:: RECORD SET ::
▼▼▼

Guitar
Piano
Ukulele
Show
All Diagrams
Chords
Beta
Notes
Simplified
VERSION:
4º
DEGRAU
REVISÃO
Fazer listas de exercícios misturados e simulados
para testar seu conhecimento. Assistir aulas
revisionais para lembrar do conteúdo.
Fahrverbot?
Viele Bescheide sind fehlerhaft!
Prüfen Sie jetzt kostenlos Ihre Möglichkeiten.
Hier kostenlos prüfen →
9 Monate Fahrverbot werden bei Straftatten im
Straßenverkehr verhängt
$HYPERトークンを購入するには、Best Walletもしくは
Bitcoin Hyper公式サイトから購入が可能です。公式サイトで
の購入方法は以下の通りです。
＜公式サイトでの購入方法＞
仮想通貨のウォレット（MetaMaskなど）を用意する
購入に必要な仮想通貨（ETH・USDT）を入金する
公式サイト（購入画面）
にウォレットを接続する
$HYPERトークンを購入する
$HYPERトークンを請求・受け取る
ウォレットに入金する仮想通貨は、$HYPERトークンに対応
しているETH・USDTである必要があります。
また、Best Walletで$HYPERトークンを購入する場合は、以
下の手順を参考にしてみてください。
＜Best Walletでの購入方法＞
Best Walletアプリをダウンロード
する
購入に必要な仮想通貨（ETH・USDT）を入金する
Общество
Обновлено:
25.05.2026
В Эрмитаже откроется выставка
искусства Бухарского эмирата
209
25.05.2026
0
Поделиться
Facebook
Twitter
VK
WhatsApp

▲▲▲

Transcribe the whole listing above, keeping each line exactly as written.

:: OUTPUT OF THE EXERCISE ::
Guitar
Piano
Ukulele
Show
All Diagrams
Chords
Beta
Notes
Simplified
VERSION:
4º
DEGRAU
REVISÃO
Fazer listas de exercícios misturados e simulados
para testar seu conhecimento. Assistir aulas
revisionais para lembrar do conteúdo.
Fahrverbot?
Viele Bescheide sind fehlerhaft!
Prüfen Sie jetzt kostenlos Ihre Möglichkeiten.
Hier kostenlos prüfen →
9 Monate Fahrverbot werden bei Straftatten im
Straßenverkehr verhängt
$HYPERトークンを購入するには、Best Walletもしくは
Bitcoin Hyper公式サイトから購入が可能です。公式サイトで
の購入方法は以下の通りです。
＜公式サイトでの購入方法＞
仮想通貨のウォレット（MetaMaskなど）を用意する
購入に必要な仮想通貨（ETH・USDT）を入金する
公式サイト（購入画面）
にウォレットを接続する
$HYPERトークンを購入する
$HYPERトークンを請求・受け取る
ウォレットに入金する仮想通貨は、$HYPERトークンに対応
しているETH・USDTである必要があります。
また、Best Walletで$HYPERトークンを購入する場合は、以
下の手順を参考にしてみてください。
＜Best Walletでの購入方法＞
Best Walletアプリをダウンロード
する
購入に必要な仮想通貨（ETH・USDT）を入金する
Общество
Обновлено:
25.05.2026
В Эрмитаже откроется выставка
искусства Бухарского эмирата
209
25.05.2026
0
Поделиться
Facebook
Twitter
VK
WhatsApp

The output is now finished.